_Aim of the exercise_
Reproduce every entry exactly and leave its pictures out.

_Source data_
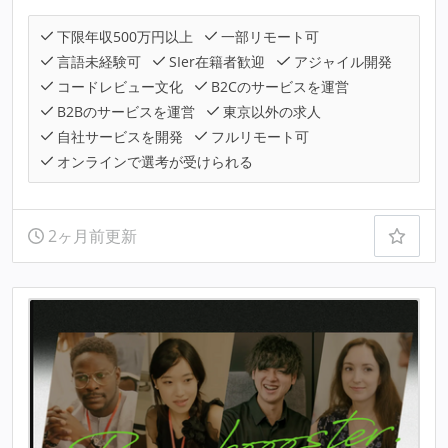
下限年収500万円以上
一部リモート可
言語未経験可
SIer在籍者歓迎
アジャイル開発
コードレビュー文化
B2Cのサービスを運営
B2Bのサービスを運営
東京以外の求人
自社サービスを開発
フルリモート可
オンラインで選考が受けられる
2ヶ月前更新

_Answer to this problem_
下限年収500万円以上
一部リモート可
言語未経験可
SIer在籍者歓迎
アジャイル開発
コードレビュー文化
B2Cのサービスを運営
B2Bのサービスを運営
東京以外の求人
自社サービスを開発
フルリモート可
オンラインで選考が受けられる
2ヶ月前更新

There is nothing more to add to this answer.